After Googling around, it seems the best way to do this is the re-create the entire array with the following command.


mdadm --create /dev/md0 --assume-clean --level=5 --verbose --raid-devices=4 missing /dev/sdc1 /dev/sdd1 /dev/sde1
My questions are:
1) Is this the right way to recreate the missing superblock?
2) This "creation" is intelligent and won't overwrite any of my data on the good 3 drives, will it?
3) Is this recreation going to assemble an array with the three good drives and then repair the array onto the fourth drive and assume it's empty, or will it just add the superblock and then see that the data is already there?
4) Is "missing" the proper option in the command above or should I specify "/dev/sdb1"? What's the difference? (I assume it has to do with the answer to question 3 above)
5) Anything else I need to know?

Obviously my #1 concern is not making things worse by accidentally deleting data while running a command trying to fix the array. At this point no data is lost, because I only have 1 borked disk in a RAID5. Breaking any more disks trying to fix the first would be unacceptable. Thanks in advance for your help.

rubylaser
March 26th, 2012, 03:58 PM
It's highly unlikely that restarting killed the superblock unless there's something wrong with the disk. The first thing to do is verify your disk is good.

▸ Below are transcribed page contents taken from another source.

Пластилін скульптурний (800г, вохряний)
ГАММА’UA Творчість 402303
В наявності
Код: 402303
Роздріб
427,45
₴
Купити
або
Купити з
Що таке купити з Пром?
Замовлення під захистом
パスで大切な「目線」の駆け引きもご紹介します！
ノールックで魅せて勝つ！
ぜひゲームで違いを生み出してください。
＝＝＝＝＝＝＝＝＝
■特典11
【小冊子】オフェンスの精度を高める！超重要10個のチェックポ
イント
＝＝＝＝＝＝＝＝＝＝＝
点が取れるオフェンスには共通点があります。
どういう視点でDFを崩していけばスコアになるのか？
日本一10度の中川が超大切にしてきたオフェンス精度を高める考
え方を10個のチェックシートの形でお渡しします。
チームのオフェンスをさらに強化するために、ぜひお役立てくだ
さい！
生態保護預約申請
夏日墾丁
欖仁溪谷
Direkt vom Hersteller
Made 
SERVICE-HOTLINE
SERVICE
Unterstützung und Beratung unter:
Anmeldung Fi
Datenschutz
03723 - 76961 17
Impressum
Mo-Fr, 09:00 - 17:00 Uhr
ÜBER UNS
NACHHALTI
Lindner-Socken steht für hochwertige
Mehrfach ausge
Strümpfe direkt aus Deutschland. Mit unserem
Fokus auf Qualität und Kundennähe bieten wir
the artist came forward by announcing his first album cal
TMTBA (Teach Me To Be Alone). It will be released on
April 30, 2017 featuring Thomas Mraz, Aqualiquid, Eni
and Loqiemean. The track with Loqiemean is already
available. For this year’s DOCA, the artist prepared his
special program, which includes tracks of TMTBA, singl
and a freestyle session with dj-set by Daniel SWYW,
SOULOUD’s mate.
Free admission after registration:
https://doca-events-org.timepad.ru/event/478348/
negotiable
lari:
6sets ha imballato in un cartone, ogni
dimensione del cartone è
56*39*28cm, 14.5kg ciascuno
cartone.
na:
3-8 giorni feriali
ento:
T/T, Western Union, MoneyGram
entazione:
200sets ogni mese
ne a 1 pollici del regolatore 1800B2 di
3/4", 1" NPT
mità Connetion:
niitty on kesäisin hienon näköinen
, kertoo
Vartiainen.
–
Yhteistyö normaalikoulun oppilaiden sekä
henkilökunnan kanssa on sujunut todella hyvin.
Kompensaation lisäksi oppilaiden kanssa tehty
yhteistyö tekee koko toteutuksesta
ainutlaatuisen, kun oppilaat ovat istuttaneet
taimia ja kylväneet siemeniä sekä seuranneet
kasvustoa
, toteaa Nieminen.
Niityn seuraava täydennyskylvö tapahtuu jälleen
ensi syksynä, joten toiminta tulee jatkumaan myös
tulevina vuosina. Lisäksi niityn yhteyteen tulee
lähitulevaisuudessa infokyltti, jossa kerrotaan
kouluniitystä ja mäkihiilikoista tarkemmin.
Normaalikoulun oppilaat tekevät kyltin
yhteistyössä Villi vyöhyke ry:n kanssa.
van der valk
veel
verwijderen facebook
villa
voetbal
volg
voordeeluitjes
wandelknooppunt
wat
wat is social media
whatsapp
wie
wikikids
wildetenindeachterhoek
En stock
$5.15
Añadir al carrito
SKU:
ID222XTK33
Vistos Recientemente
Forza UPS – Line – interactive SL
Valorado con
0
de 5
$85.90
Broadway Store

apt-get install smartmontools
smartctl -d ata -a /dev/sdb
If it's okay, then you can proceed.

There's no need to recreate the array at this point if the your array starts up fine without including the messed up /dev/sdb. Are you sure you didn't accidentally build your array with the raw device /dev/sdb instead of the partition in the first place?

Check like this.

mdadm -E /dev/sdb

If this contains a superblock, you can reassemble with that device included.

If there is no superblock on that either, you can just assemble your array and leave /dev/sdb1 out. This will assemble it degraded. Then you can add your /dev/sdb1 and let it resync. Here are the steps I would follow.


mdadm --zero-superblock /dev/sdb
mdadm --zero-superblock /dev/sdb1
mdadm --assemble /dev/md0 /dev/sd[cde]1
mdadm --add /dev/md0 /dev/sdb1
watch cat /proc/mdstat

Once, it's done syncing you should be all set. Just as an aside, I would really consider adding an 2TB disk and moving to a RAID6. If you have no backup, which it sounds like you don't, having only 1 disk between you and a total data loss is a pretty scary thought.

ghostfish
March 26th, 2012, 06:45 PM
It's highly unlikely that restarting killed the superblock unless there's something wrong with the disk.
That's what I thought too, and as it turns out, it's true. After another reboot the superblock was found just fine and I was able to start the array. A strange error, to be sure, since the drive showed up in fdisk just fine and didn't throw any errors when trying to access it, just didn't seem to have a superblock in mdadm's eyes. Weird.

Moral of the story - Always turn it off and back on, ideally a couple times. Noob mistake, that.

rubylaser
March 26th, 2012, 07:12 PM
Glad you got it working. Please mark the thread as solved under the Thread Tools at the top of the page.